= PROBLEM DESCRIPTION =
Each line below from the line with "zeitgleich vier Hilfeleistungen" to the line with "Абрамова Светлана" must be copied exactly, including those two, and no picture may appear in the copy.

= SOURCE MATERIAL =

——

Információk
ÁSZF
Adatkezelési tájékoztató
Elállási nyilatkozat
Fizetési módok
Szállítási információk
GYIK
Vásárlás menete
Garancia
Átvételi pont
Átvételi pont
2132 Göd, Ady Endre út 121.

——

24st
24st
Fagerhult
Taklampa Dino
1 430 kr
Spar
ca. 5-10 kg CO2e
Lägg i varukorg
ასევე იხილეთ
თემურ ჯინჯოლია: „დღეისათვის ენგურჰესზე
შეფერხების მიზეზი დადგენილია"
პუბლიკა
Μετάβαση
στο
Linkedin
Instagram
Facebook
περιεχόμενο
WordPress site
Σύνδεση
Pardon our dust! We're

——

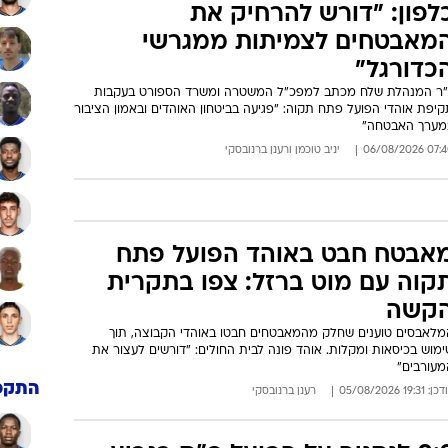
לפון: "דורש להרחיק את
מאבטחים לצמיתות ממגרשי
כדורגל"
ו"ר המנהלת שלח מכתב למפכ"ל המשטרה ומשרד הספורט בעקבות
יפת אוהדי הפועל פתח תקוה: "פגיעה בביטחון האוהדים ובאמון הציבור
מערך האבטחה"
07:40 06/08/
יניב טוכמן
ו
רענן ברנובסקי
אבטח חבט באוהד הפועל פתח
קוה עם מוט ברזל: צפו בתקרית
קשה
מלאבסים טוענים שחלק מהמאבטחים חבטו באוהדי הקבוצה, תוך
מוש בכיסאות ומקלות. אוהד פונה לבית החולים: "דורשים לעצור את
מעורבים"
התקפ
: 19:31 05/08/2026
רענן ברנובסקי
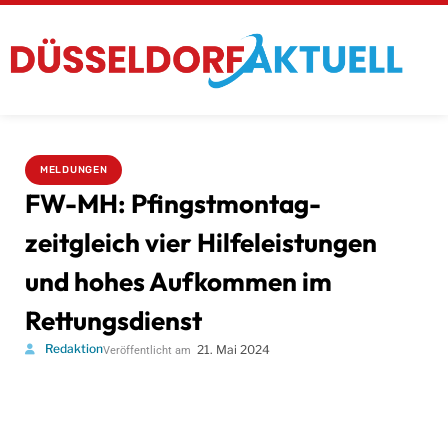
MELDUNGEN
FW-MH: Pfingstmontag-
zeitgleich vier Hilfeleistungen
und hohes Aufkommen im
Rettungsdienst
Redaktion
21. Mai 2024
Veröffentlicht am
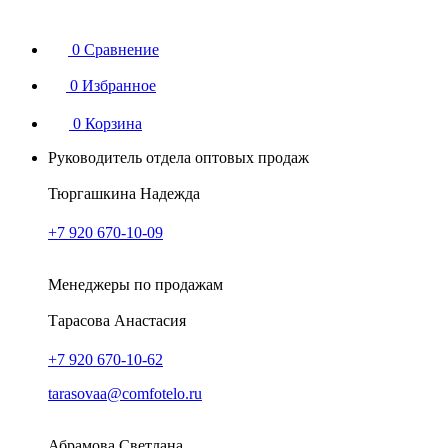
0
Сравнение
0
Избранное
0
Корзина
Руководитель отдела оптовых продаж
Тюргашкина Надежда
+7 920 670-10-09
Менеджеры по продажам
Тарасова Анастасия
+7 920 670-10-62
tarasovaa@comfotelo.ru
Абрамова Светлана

——

= FINISHED EXERCISE =
zeitgleich vier Hilfeleistungen
und hohes Aufkommen im
Rettungsdienst
Redaktion
21. Mai 2024
Veröffentlicht am
0
Сравнение
0
Избранное
0
Корзина
Руководитель отдела оптовых продаж
Тюргашкина Надежда
+7 920 670-10-09
Менеджеры по продажам
Тарасова Анастасия
+7 920 670-10-62
tarasovaa@comfotelo.ru
Абрамова Светлана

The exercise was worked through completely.